Dr. Roger Swearingen, left, and Nick Rankin discuss R.L.S. in the Hotel Saranac, July 2006. (Photo provided)

Nicholas Rankin was born in 1949 and currently lives in Ramsgate, England, with his wife who is also an author. They have a daughter who lives in France.

Books by Nicholas Rankin (all published by Faber and Faber):

1. “Dead Man’s Chest: Travels After Robert Louis Stevenson” (1987) — Also translated into Spanish and one part into French.

2. “Telegram from Guernica: the Extraordinary Life of George Steer, War Correspondent” (2003) — Translated into Japanese and Spanish.

3. “Churchill’s Wizards: the British Genius for Deception, 1914-1945” (2008) — Translated into Arabic. (U.S. title, published by Oxford University Press in 2009: “A Genius for Deception: How Cunning Helped the British Win Two World Wars.”)

4. “Ian Fleming’s Commandos: the Story of 30 Assault Unit in WWII” (2011) — Translated into Polish. (Also published in U.S. by OUP in 2012.)

5. “Defending the Rock: How Gibraltar Defeated Hitler” (2017) — Paperback sub-title in 2018: “Gibraltar and the Second World War.”

6. “Trapped in History: Kenya, Mau Mau and Me” (forthcoming, November 2023) — Although he was born in England, Rankin spent his childhood–from age 4 to 13–in colonial Kenya, some of it during the “Emergency” period of the Mau Mau uprising against European rule.

Rankin is a Fellow of the Royal Society of Literature, a Life Member of the National Union of Journalists and sits on the Management Committee of Britain’s Society of Authors.

Radio work

Nick Rankin — his broadcasting name — worked for the BBC World Service for 20 years from 1986 to 2006. Starting as a scriptwriter in Central Talks and Features, he rose to be chief producer, Features and Arts, making scores of documentaries on all kinds of subjects–cultural, historical, literary, scientific, etc–for international audiences in English radio feature programs that he conceived, researched, compiled, interviewed, edited, wrote, and presented himself. His eight-part radio series “A Green History of the Planet” won two UN awards in the mid-1990s. His six-part series on drugs in nature and culture, Plants of Power, was one of the first to go on-line with illustrations. He continues to present radio programmes as a freelance since leaving the staff of the BBC. Most recently, in December 2022, he fronted an hour-long programme “The World Service is 90!” — a celebration of 90 years of British overseas radio broadcasting.
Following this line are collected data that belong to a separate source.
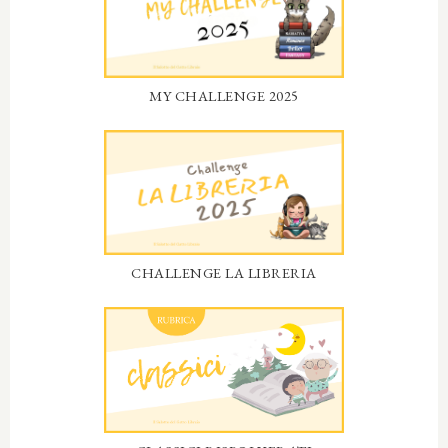
MY CHALLENGE 2025
CHALLENGE LA LIBRERIA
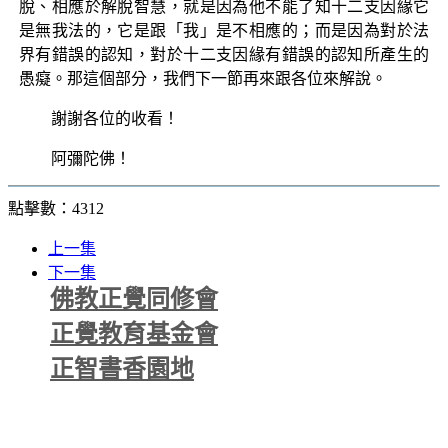
脫、相應於解脫智慧，就是因為他不能了知十二支因緣它
是無我法的，它是跟「我」是不相應的；而是因為對於法
界有錯誤的認知，對於十二支因緣有錯誤的認知所產生的
愚癡。那這個部分，我們下一節再來跟各位來解說。
謝謝各位的收看！
阿彌陀佛！
點擊數：4312
上一集
下一集
佛教正覺同修會
正覺教育基金會
正智書香園地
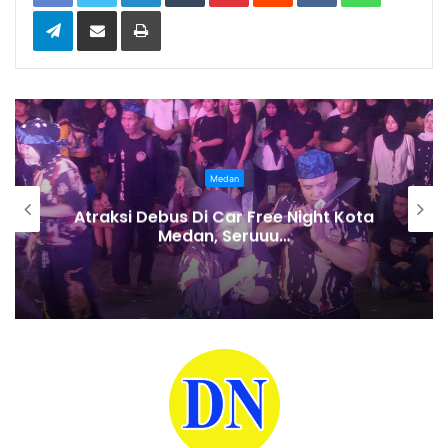
Telegram
Share via Email
Print
Medan
Paviliun Deli Serdang Raih Terbaik I
PRSU ke-50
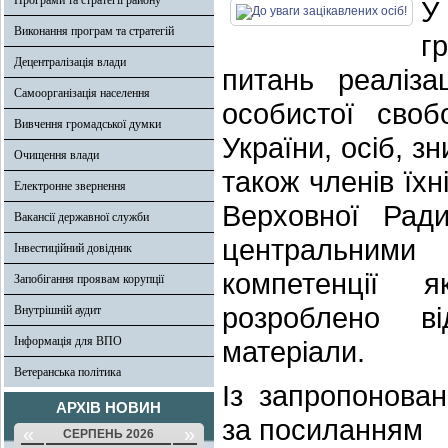
Програми та стратегії району
У
Виконання програм та стратегій
г
Децентралізація влади
питань реаліза
Самоорганізація населення
особистої своб
Вивчення громадської думки
України, осіб, з
Очищення влади
також членів їх
Електронне звернення
Верховної Рад
Вакансії державної служби
центральними
Інвестиційний довідник
компетенції 
Запобігання проявам корупції
розроблено від
Внутрішній аудит
Інформація для ВПО
матеріали.
Ветеранська політика
Із запропонова
АРХІВ НОВИН
за посиланням
«
»
СЕРПЕНЬ 2026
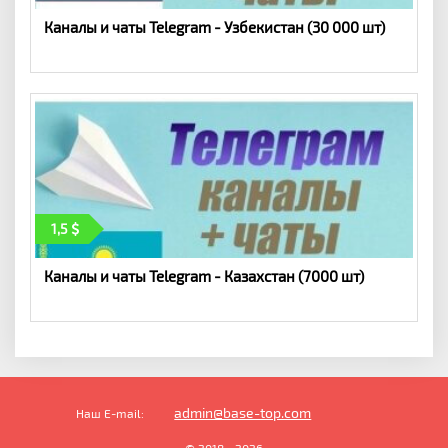
Каналы и чаты Telegram - Узбекистан (30 000 шт)
1,5
Каналы и чаты Telegram - Казахстан (7000 шт)
admin@base-top.com
Наш E-mail:
© 2018 - 2026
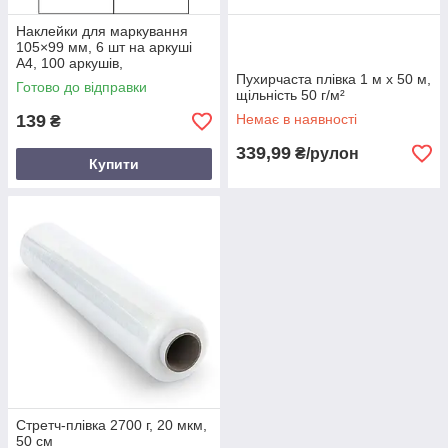
Наклейки для маркування
105×99 мм, 6 шт на аркуші
А4, 100 аркушів,
напівглянець
Пухирчаста плівка 1 м x 50 м,
Готово до відправки
щільність 50 г/м²
139
Немає в наявності
₴
339,99
₴/рулон
Купити
Стретч-плівка 2700 г, 20 мкм,
50 см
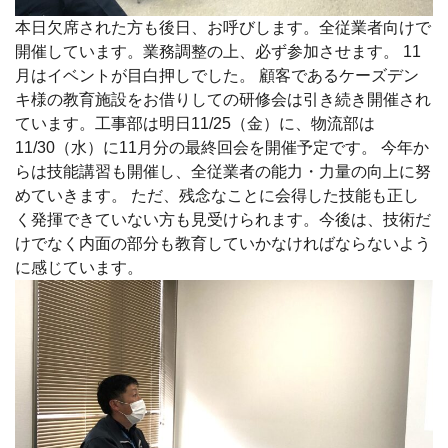
本日欠席された方も後日、お呼びします。全従業者向けで
開催しています。業務調整の上、必ず参加させます。 11
月はイベントが目白押しでした。 顧客であるケーズデン
キ様の教育施設をお借りしての研修会は引き続き開催され
ています。工事部は明日11/25（金）に、物流部は
11/30（水）に11月分の最終回会を開催予定です。 今年か
らは技能講習も開催し、全従業者の能力・力量の向上に努
めていきます。 ただ、残念なことに会得した技能も正し
く発揮できていない方も見受けられます。今後は、技術だ
けでなく内面の部分も教育していかなければならないよう
に感じています。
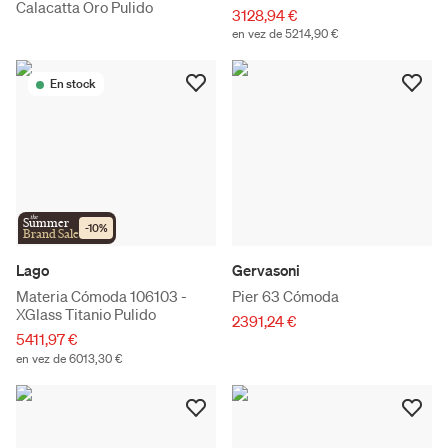
Calacatta Oro Pulido
3128,94 €
en vez de 5214,90 €
En stock
the
Summer
-
10
%
Brand Sale
Lago
Gervasoni
Materia Cómoda 106103 -
Pier 63 Cómoda
XGlass Titanio Pulido
2391,24 €
5411,97 €
en vez de 6013,30 €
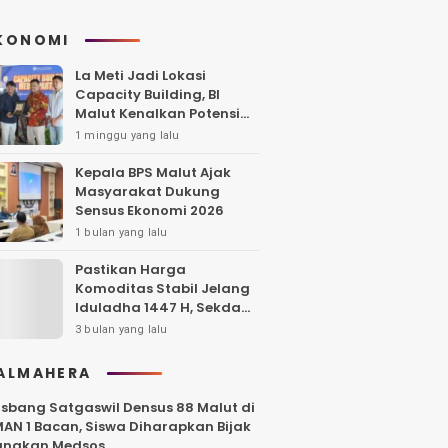
KONOMI
La Meti Jadi Lokasi
Capacity Building, BI
Malut Kenalkan Potensi
Wisata Halmahera Utara
1 minggu yang lalu
Kepala BPS Malut Ajak
Masyarakat Dukung
Sensus Ekonomi 2026
1 bulan yang lalu
Pastikan Harga
Komoditas Stabil Jelang
Iduladha 1447 H, Sekda
Tidore Sidak Pasar
3 bulan yang lalu
ALMAHERA
sbang Satgaswil Densus 88 Malut di
AN 1 Bacan, Siswa Diharapkan Bijak
unakan Medsos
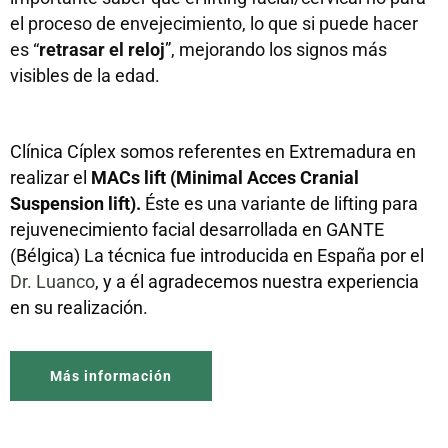
el proceso de envejecimiento, lo que si puede hacer
es “
retrasar el reloj
”, mejorando los signos más
visibles de la edad.
Clínica Cíplex somos referentes en Extremadura en
realizar el
MACs lift (Minimal Acces Cranial
Suspension lift).
Éste es una variante de lifting para
rejuvenecimiento facial desarrollada en GANTE
(Bélgica) La técnica fue introducida en España por el
Dr. Luanco
, y a él agradecemos nuestra experiencia
en su realización.
Más información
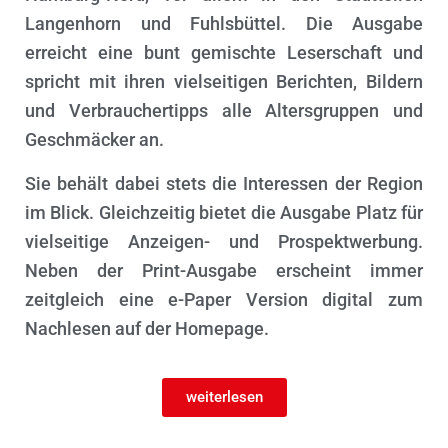
N
Langenhorn und Fuhlsbüttel. Die Ausgabe
erreicht eine bunt gemischte Leserschaft und
spricht mit ihren vielseitigen Berichten, Bildern
und Verbrauchertipps alle Altersgruppen und
Geschmäcker an.
Sie behält dabei stets die Interessen der Region
im Blick. Gleichzeitig bietet die Ausgabe Platz für
vielseitige Anzeigen- und Prospektwerbung.
Neben der Print-Ausgabe erscheint immer
zeitgleich eine e-Paper Version digital zum
Nachlesen auf der Homepage.
weiterlesen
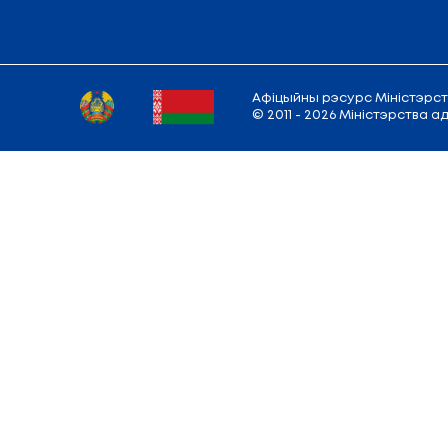
— Адна з перспектыў развіцця вышэйшай
камерцыялізацыю вынікаў навуковай дзей
Мы бачым, што галоўнае тут нават не 
перспектыўны напрамак дзейнасці.
Падзяліцца:
Вярнуцца да спісу навін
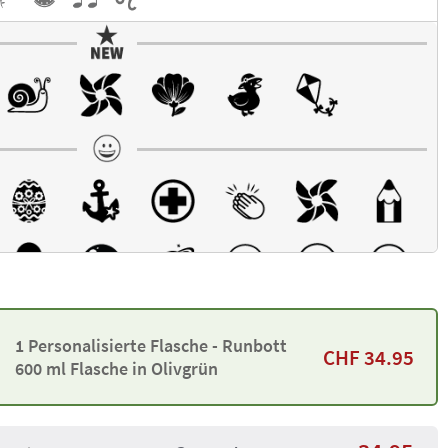
1 Personalisierte Flasche - Runbott
CHF
34.95
600 ml Flasche in Olivgrün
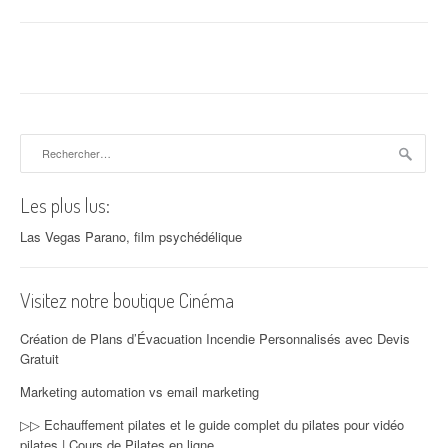
Rechercher :
Les plus lus:
Las Vegas Parano, film psychédélique
Visitez notre boutique Cinéma
Création de Plans d’Évacuation Incendie Personnalisés avec Devis
Gratuit
Marketing automation vs email marketing
▷▷ Echauffement pilates et le guide complet du pilates pour vidéo
pilates | Cours de Pilates en ligne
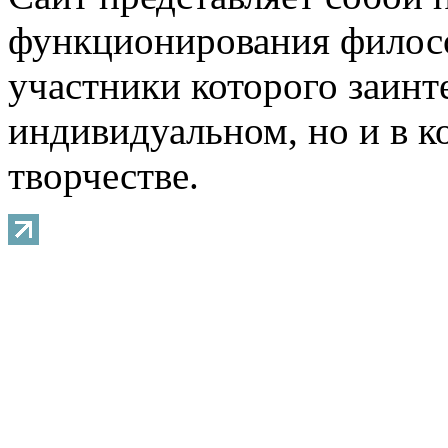
функционирования филосо
участники которого заинт
индивидуальном, но и в 
творчестве.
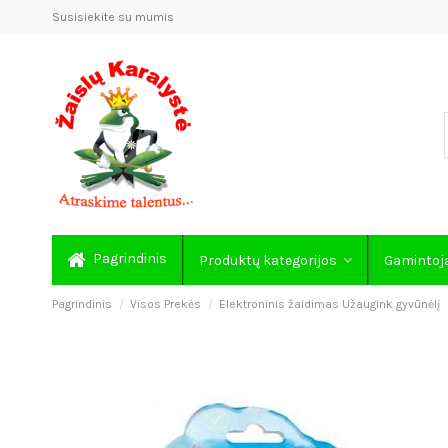
Susisiekite su mumis
Pagrindinis
Produktų kategorijos
Gamintoj
Pagrindinis
Visos Prekės
Elektroninis žaidimas Užaugink gyvūnėlį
Nick has been back twice to Saranac Lake since his initial visit in 1984, as depicted in the eighth chapter of “Dead Man’s Chest.” The first time was a flying visit in 1994 to interview Mike Delahant for the second (American) program in the three-part radio version of “Dead Man’s Chest” (which focused first on Europe and finally, Hawaii and Samoa in the Pacific). This was broadcast on BBC World Service for the centenary of Robert Louis Stevenson’s death in December 1894. The second visit was in 2006 for a three-day literary conference on Robert Louis Stevenson held in Saranac Lake in the summer of 2006. Amid the academic papers, Nick did an opening presentation with a “Dead Man’s Chest” of objects and took part in an interview/dialogue with noted Stevenson scholar on Stevenson’s great novel which was begun at Saranac Lake and completed in Hawaii, namely, “The Master of Ballantrae–A Winter’s Tale.”

From “Dead Man’s Chest: Travels After Robert Louis Stevenson”:

“The Master of Ballantrae is a complex and subtle story of two Scottish brothers, dour Henry and dashing James, told by two similarly paired narrators, the repressed Ephraim MacKellar and the raffish Chevalier Burke. The brothers’ fortunes see-saw like the deck of the rolling Nonesuch and their characters reverse; the ‘good’ dull brother becomes devilish, and the ‘bad’ dashing one ultimately shows decency. Eventually, they kill each other, and end up lying together in the same grave. It is a great Scottish novel in the tradition of ambiguities begun by James Hogg’s Confession of a Justified Sinner. It is also a fascinating development of the psychological ‘doubleness’ that RLS had made his own in Jekyll and Hyde.”